Pixel coordinate grounding data:
---*---
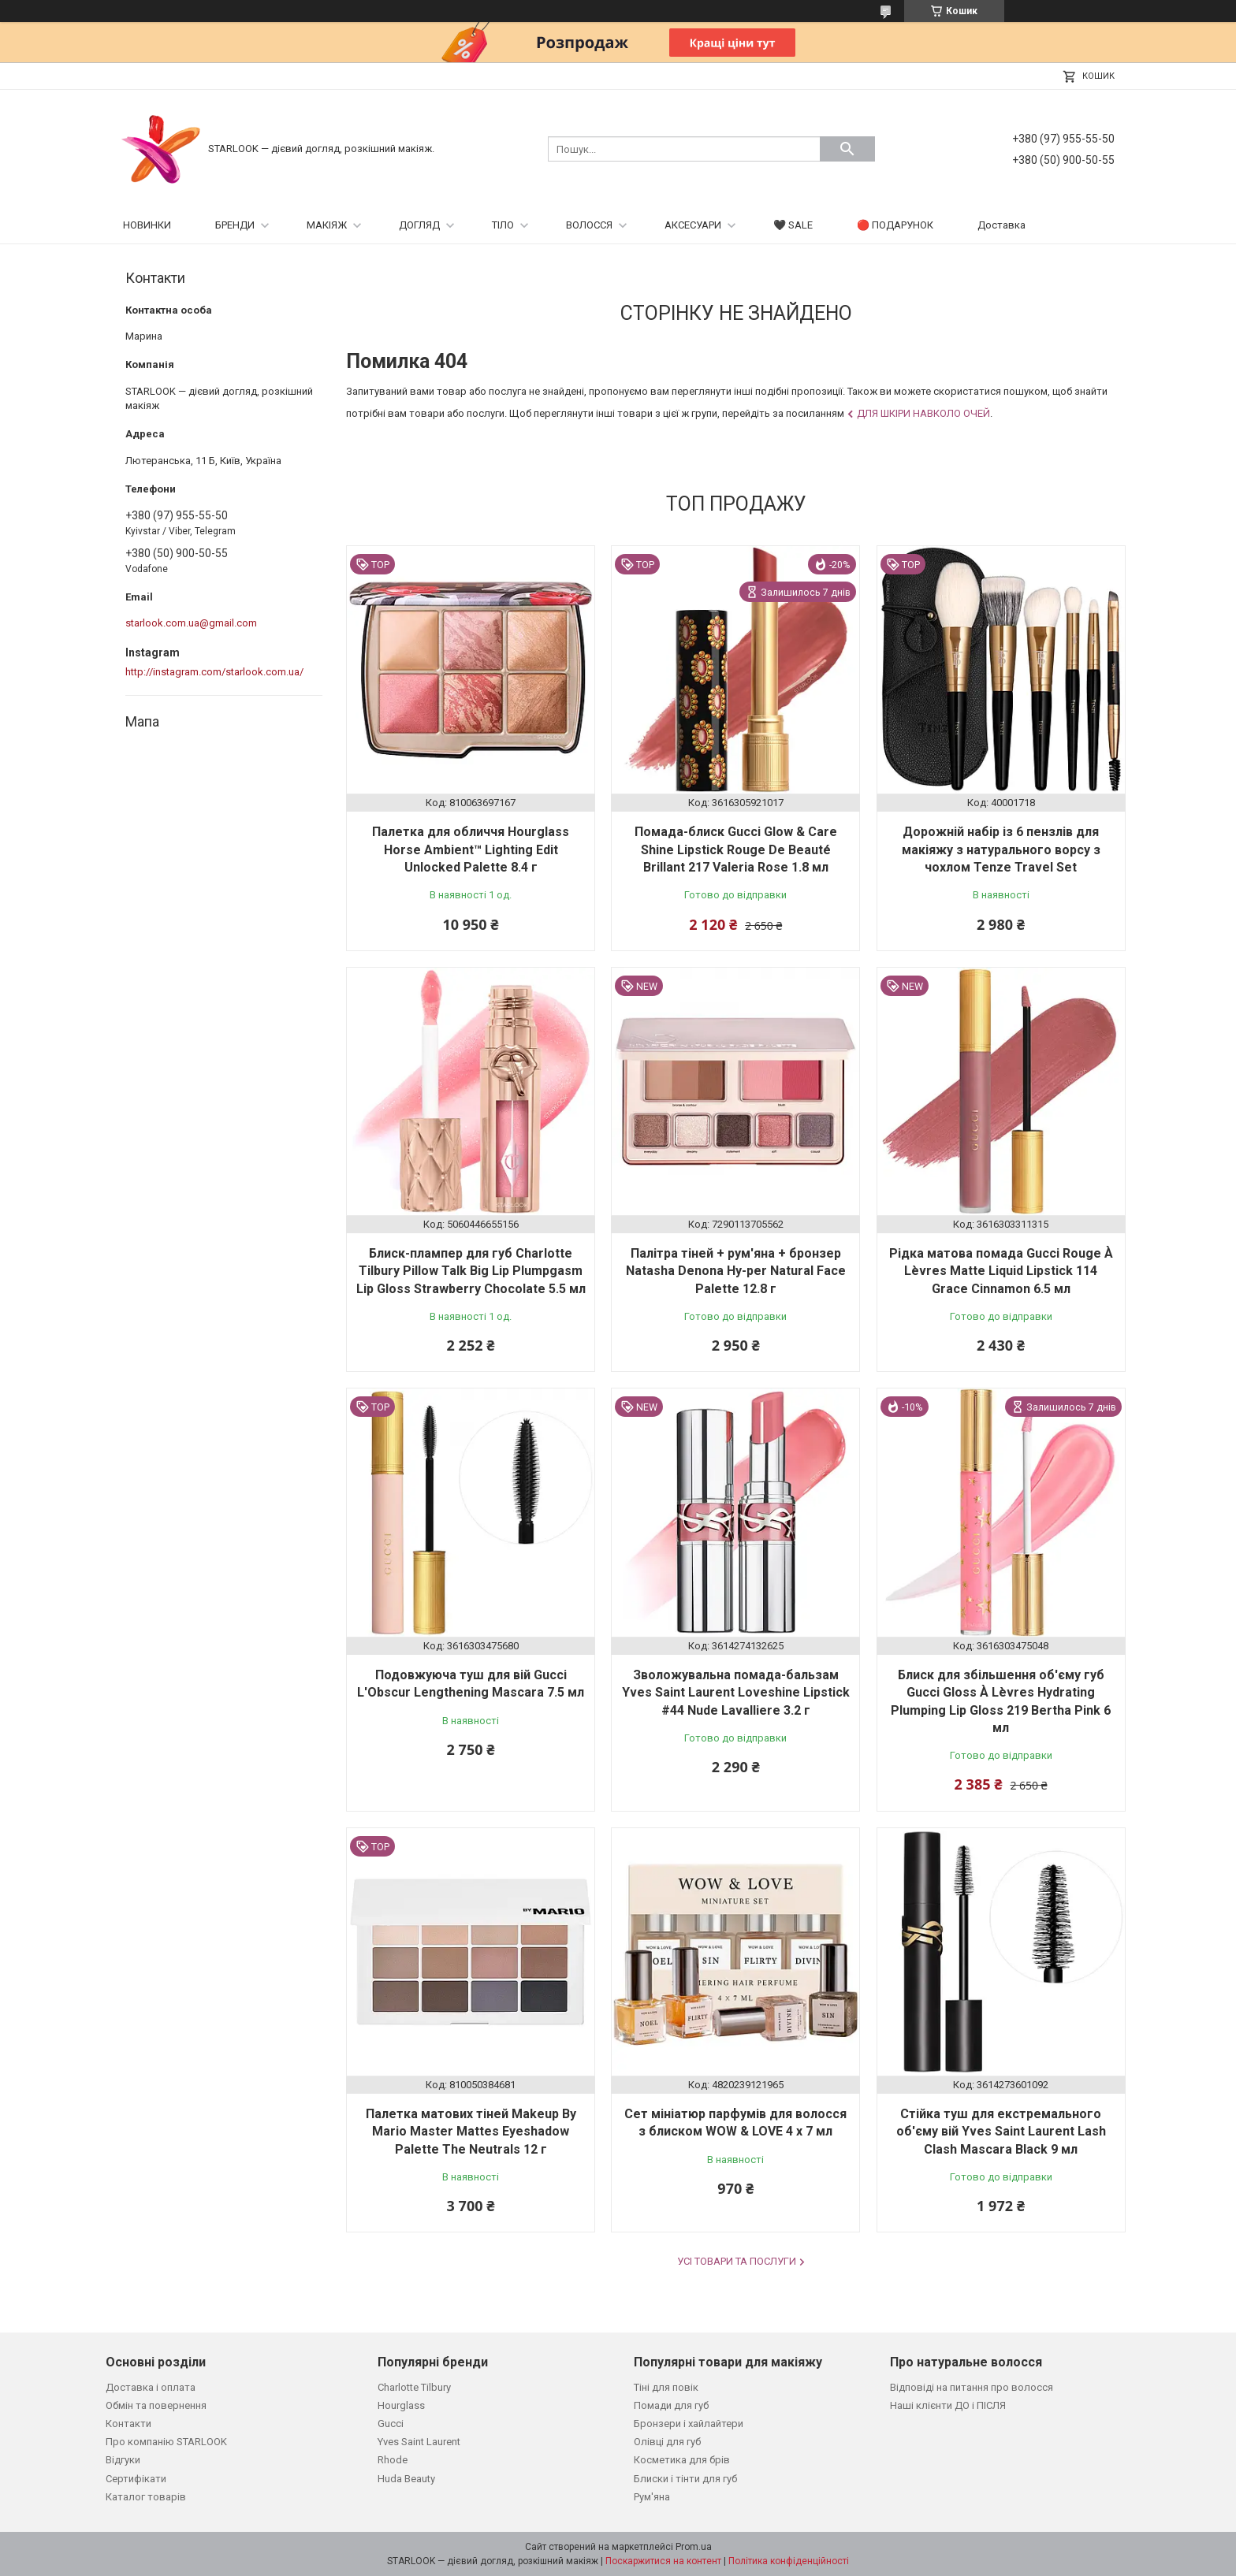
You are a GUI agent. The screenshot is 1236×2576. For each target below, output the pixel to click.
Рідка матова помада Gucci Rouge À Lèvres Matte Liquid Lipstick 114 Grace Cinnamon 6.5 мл (1001, 1271)
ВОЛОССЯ (589, 225)
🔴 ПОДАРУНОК (895, 225)
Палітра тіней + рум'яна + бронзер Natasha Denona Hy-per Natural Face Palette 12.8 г (736, 1271)
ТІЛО (503, 225)
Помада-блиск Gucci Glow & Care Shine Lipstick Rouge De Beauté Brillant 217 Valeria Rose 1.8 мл (736, 849)
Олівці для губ (667, 2442)
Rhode (393, 2460)
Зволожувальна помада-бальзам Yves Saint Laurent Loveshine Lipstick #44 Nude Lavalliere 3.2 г (736, 1692)
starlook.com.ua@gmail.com (191, 623)
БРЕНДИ (235, 225)
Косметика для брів (682, 2460)
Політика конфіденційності (788, 2561)
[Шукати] (847, 149)
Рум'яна (652, 2497)
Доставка (1001, 225)
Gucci (391, 2423)
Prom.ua (694, 2546)
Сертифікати (136, 2479)
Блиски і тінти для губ (685, 2479)
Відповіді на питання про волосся (971, 2387)
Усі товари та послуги (736, 2261)
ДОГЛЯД (419, 225)
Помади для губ (671, 2405)
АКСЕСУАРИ (693, 225)
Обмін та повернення (156, 2405)
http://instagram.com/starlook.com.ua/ (214, 672)
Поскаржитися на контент (663, 2561)
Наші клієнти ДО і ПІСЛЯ (948, 2405)
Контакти (128, 2423)
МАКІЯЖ (327, 225)
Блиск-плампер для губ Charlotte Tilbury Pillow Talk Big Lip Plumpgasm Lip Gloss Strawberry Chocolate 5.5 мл (471, 1271)
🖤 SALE (793, 225)
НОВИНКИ (147, 225)
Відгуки (123, 2460)
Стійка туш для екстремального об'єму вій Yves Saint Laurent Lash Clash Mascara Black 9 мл (1001, 2131)
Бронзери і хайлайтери (688, 2423)
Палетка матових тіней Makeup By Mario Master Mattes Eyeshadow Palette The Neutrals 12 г (471, 2131)
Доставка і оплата (150, 2387)
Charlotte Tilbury (414, 2387)
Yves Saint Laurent (419, 2442)
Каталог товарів (146, 2497)
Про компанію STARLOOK (166, 2442)
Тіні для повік (666, 2387)
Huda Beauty (406, 2479)
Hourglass (401, 2405)
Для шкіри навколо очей (923, 413)
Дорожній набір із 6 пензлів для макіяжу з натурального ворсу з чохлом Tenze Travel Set (1001, 849)
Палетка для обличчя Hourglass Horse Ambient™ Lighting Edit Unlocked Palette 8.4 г (470, 849)
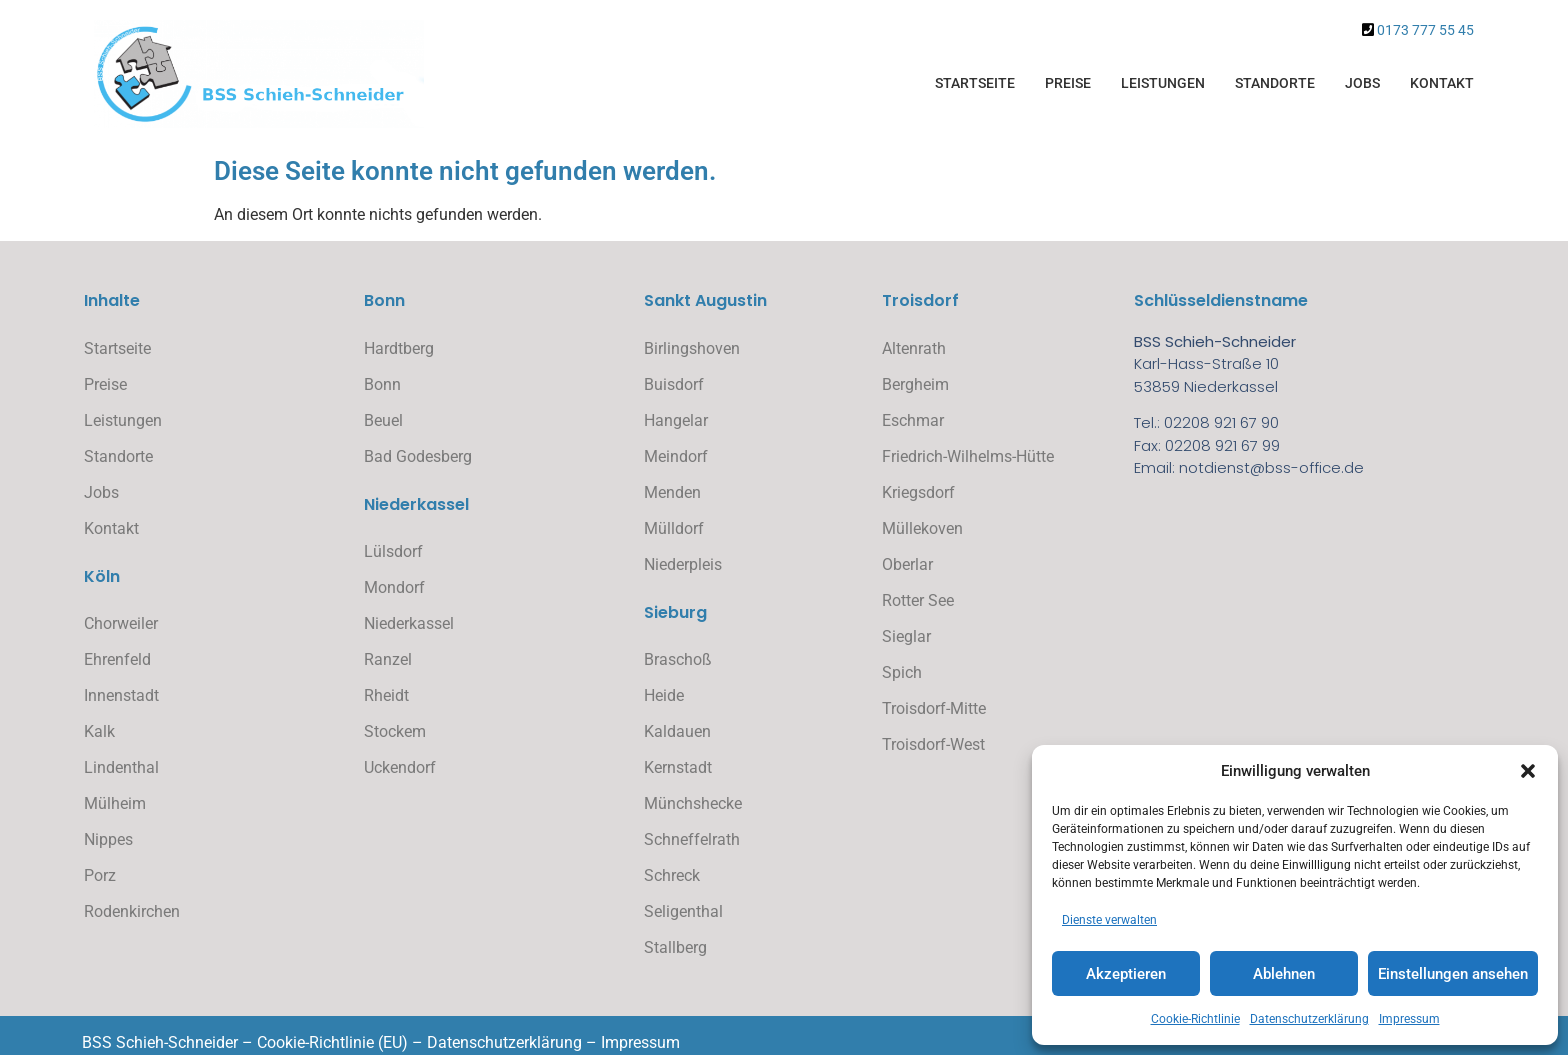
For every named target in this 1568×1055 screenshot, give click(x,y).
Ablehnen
---*---
● ACTIVITY
Nothing but an exact copy of the data, without its images, should make up your answer.

● TASK ANSWER
You are a GUI agent. The screenshot is 1236×2576. For each target below, output the pixel to click.
Рідка матова помада Gucci Rouge À Lèvres Matte Liquid Lipstick 114 Grace Cinnamon 6.5 мл (1001, 1271)
ВОЛОССЯ (589, 225)
🔴 ПОДАРУНОК (895, 225)
Палітра тіней + рум'яна + бронзер Natasha Denona Hy-per Natural Face Palette 12.8 г (736, 1271)
ТІЛО (503, 225)
Помада-блиск Gucci Glow & Care Shine Lipstick Rouge De Beauté Brillant 217 Valeria Rose 1.8 мл (736, 849)
Олівці для губ (667, 2442)
Rhode (393, 2460)
Зволожувальна помада-бальзам Yves Saint Laurent Loveshine Lipstick #44 Nude Lavalliere 3.2 г (736, 1692)
starlook.com.ua@gmail.com (191, 623)
БРЕНДИ (235, 225)
Косметика для брів (682, 2460)
Політика конфіденційності (788, 2561)
[Шукати] (847, 149)
Рум'яна (652, 2497)
Доставка (1001, 225)
Gucci (391, 2423)
Prom.ua (694, 2546)
Сертифікати (136, 2479)
Блиски і тінти для губ (685, 2479)
Відповіді на питання про волосся (971, 2387)
Усі товари та послуги (736, 2261)
ДОГЛЯД (419, 225)
Помади для губ (671, 2405)
АКСЕСУАРИ (693, 225)
Обмін та повернення (156, 2405)
http://instagram.com/starlook.com.ua/ (214, 672)
Поскаржитися на контент (663, 2561)
Наші клієнти ДО і ПІСЛЯ (948, 2405)
Контакти (128, 2423)
МАКІЯЖ (327, 225)
Блиск-плампер для губ Charlotte Tilbury Pillow Talk Big Lip Plumpgasm Lip Gloss Strawberry Chocolate 5.5 мл (471, 1271)
🖤 SALE (793, 225)
НОВИНКИ (147, 225)
Відгуки (123, 2460)
Стійка туш для екстремального об'єму вій Yves Saint Laurent Lash Clash Mascara Black 9 мл (1001, 2131)
Бронзери і хайлайтери (688, 2423)
Палетка матових тіней Makeup By Mario Master Mattes Eyeshadow Palette The Neutrals 12 г (471, 2131)
Доставка і оплата (150, 2387)
Charlotte Tilbury (414, 2387)
Yves Saint Laurent (419, 2442)
Каталог товарів (146, 2497)
Про компанію STARLOOK (166, 2442)
Тіні для повік (666, 2387)
Huda Beauty (406, 2479)
Hourglass (401, 2405)
Для шкіри навколо очей (923, 413)
Дорожній набір із 6 пензлів для макіяжу з натурального ворсу з чохлом Tenze Travel Set (1001, 849)
Палетка для обличчя Hourglass Horse Ambient™ Lighting Edit Unlocked Palette 8.4 г (470, 849)
For every named target in this 1568×1055 screenshot, give click(x,y).
Ablehnen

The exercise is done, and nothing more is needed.